**WORK TO COMPLETE**
Only the pictures should be dropped; copy the rest of the entries exactly.

**PROVIDED MATERIAL**
Segment Open

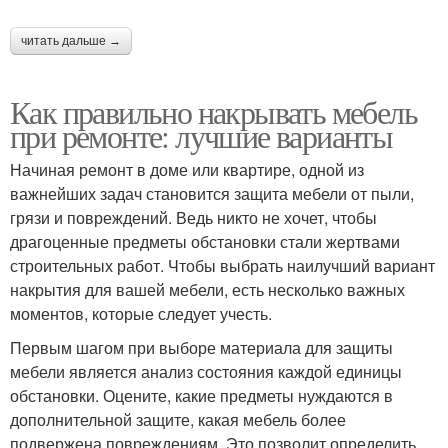
читать дальше →
Как правильно накрывать мебель
при ремонте: лучшие варианты
Начиная ремонт в доме или квартире, одной из
важнейших задач становится защита мебели от пыли,
грязи и повреждений. Ведь никто не хочет, чтобы
драгоценные предметы обстановки стали жертвами
строительных работ. Чтобы выбрать наилучший вариант
накрытия для вашей мебели, есть несколько важных
моментов, которые следует учесть.
Первым шагом при выборе материала для защиты
мебели является анализ состояния каждой единицы
обстановки. Оцените, какие предметы нуждаются в
дополнительной защите, какая мебель более
подвержена повреждениям. Это позволит определить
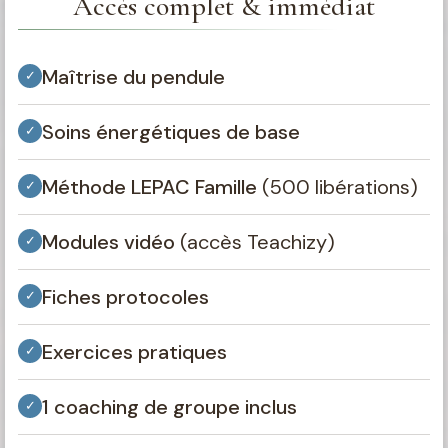
Accès complet & immédiat
Maîtrise du pendule
✓
Soins énergétiques de base
✓
Méthode LEPAC Famille
(500 libérations)
✓
Modules vidéo
(accès Teachizy)
✓
Fiches protocoles
✓
Exercices pratiques
✓
1 coaching de groupe inclus
✓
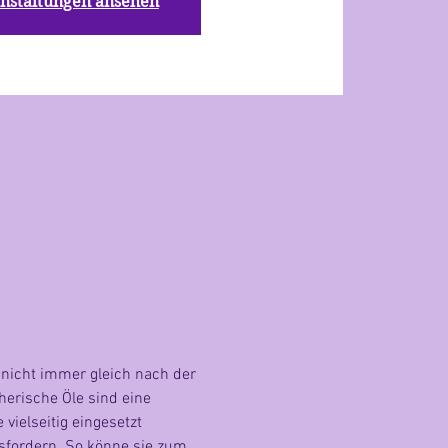
nstaltungen ansehen
nicht immer gleich nach der 
erische Öle sind eine 
ielseitig eingesetzt 
usfordern. So könne sie zum 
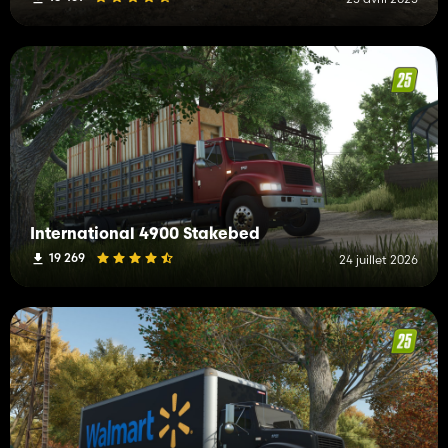
International 4900 Stakebed
19 269
24 juillet 2026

Segment Closed

**SOLUTION TO THIS PROBLEM**
читать дальше →
Как правильно накрывать мебель
при ремонте: лучшие варианты
Начиная ремонт в доме или квартире, одной из
важнейших задач становится защита мебели от пыли,
грязи и повреждений. Ведь никто не хочет, чтобы
драгоценные предметы обстановки стали жертвами
строительных работ. Чтобы выбрать наилучший вариант
накрытия для вашей мебели, есть несколько важных
моментов, которые следует учесть.
Первым шагом при выборе материала для защиты
мебели является анализ состояния каждой единицы
обстановки. Оцените, какие предметы нуждаются в
дополнительной защите, какая мебель более
подвержена повреждениям. Это позволит определить
Accès complet & immédiat
Maîtrise du pendule
✓
Soins énergétiques de base
✓
Méthode LEPAC Famille
(500 libérations)
✓
Modules vidéo
(accès Teachizy)
✓
Fiches protocoles
✓
Exercices pratiques
✓
1 coaching de groupe inclus
✓
nstaltungen ansehen
nicht immer gleich nach der 
erische Öle sind eine 
ielseitig eingesetzt 
usfordern. So könne sie zum 
International 4900 Stakebed
19 269
24 juillet 2026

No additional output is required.